▶ Stored data entries
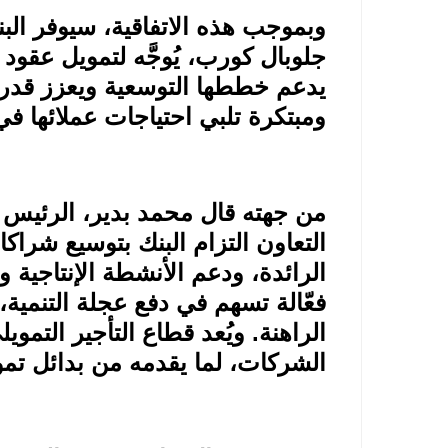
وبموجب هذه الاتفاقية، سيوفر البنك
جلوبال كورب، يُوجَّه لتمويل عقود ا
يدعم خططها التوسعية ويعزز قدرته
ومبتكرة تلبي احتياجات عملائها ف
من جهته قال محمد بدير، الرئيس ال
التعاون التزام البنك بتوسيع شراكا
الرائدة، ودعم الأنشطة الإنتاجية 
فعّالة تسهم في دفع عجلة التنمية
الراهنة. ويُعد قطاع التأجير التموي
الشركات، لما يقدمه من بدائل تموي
...
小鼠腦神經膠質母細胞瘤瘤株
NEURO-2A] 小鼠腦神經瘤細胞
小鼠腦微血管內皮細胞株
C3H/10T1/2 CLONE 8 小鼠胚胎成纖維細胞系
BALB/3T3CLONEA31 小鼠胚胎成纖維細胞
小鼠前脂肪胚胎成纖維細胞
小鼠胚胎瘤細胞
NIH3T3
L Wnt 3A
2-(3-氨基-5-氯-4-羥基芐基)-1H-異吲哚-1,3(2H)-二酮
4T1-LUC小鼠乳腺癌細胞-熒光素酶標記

▶ Problem requirements
Only the lines above starting at the line that holds "فعّالة تسهم في دفع عجلة التنمية" and ending at the line that holds "الشركات، لما يقدمه من بدائل تموي" are to be repeated, exactly and in full.

▶ The completed task
فعّالة تسهم في دفع عجلة التنمية
الراهنة. ويُعد قطاع التأجير التموي
الشركات، لما يقدمه من بدائل تموي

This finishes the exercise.